Once you’ve set up your groundswell should be able to get its swell on by itself. You can work with it as a spotter, but you want it to do all the heavy lifting itself.
In non-bro-dude-gym lingo, you want the groundswell to support itself. Basically, this is your new customer support hotline. People should be able to Google their problem and get to your site to help. This could be your FAQ, your community message boards, or an outside message board where they can find a solution.
For instance, isn’t it better if I am able to Google “How do I kill the High Dragon on the Sacred Ashes mission in Dragon Age: Origins?” and find my answer somewhere on the internet versus 1) calling Bioware or EA and asking for help (that their customer support likely has no clue about) or 2) Going on Twitter and saying “OMG DAO SUX THE DRAGON IS TOO DAMN HARD!!1! eFFF THIS GAME!! #BIOWARESUCKS#EASUCKS #XBOXSUCKS!!”
Now that is a bit of a goofy example but the principal is pretty universal regardless of if you’re business is blenders, vacuums, computer programs, newspapers, or swimsuits. But this is where your groundswell can support your company. The great thing about it is that the general public is able to create posts, answers, questions, reviews, help, tips, tricks, etc. The focus can also be on more than one of your products, your company, your competition, prices, etc.
This is the one-to-many/many-to-many effect.

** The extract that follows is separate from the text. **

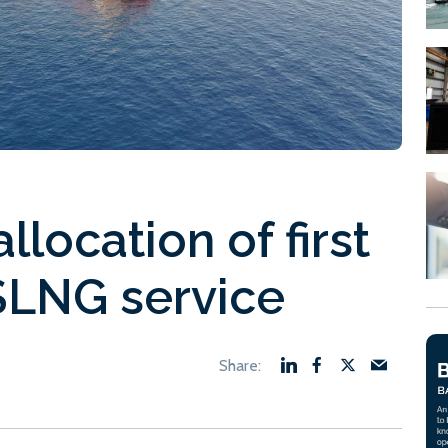
location of first
SLNG service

However, before you start to create a community for your groundswell, there are three points that must be outlined:
- Problem you are going to solve
- How you will participate within the groundswell
- Create a support community or join an existing one
1. Problem you are going to solve. Put yourself into your customers’ shoes. How will you create a community that will solve customers’ problems and create value?
2. How you will participate within the groundswell. You must keep activity in your groundswell that there is the generation of new content.
- Drive people to your community (such as a message board) from messages posted on your Web site, social media accounts, products or other advertising efforts
- Participate in the groundswell by helping people by answering questions and engaging in conversation. After a while hopefully the groundswell itself does this, but it doesn’t mean you can stop.
3. Create a support community or join an existing one
Whether your organization decides to become active in a pre-existing community or create a new one of your own, the goal is that both will be beneficial and add value. The community should be able to support itself, listen to conversation about your product, and talk to and engage with users about the product and what they like or don’t like, as well as let word-of-mouth travel.
I keep coming back to Bioware for this because I’m most familiar with their community and the way it is engaged. With the upcoming release of Dragon Age: Inquisition and having been a somewhat active member of the forums for the passed two years I can see how they’ve changed their approach to pre-release as well as the game’s construction based to an extent on what the community itself desired. The only details being released are about what has been confirmed for the game. Also, the changes in the combat engine, appearance variety and dialogue system in the new game stems from a dissatisfaction felt by many fans in the previous game.
As far as plain interaction with the community, I feel it is well done. Members of the development team and writers seem to pop in and have discussions on occasion or to debunk/confirm “rumours” to help keep control of their community and the expectations of the game. Those are good things.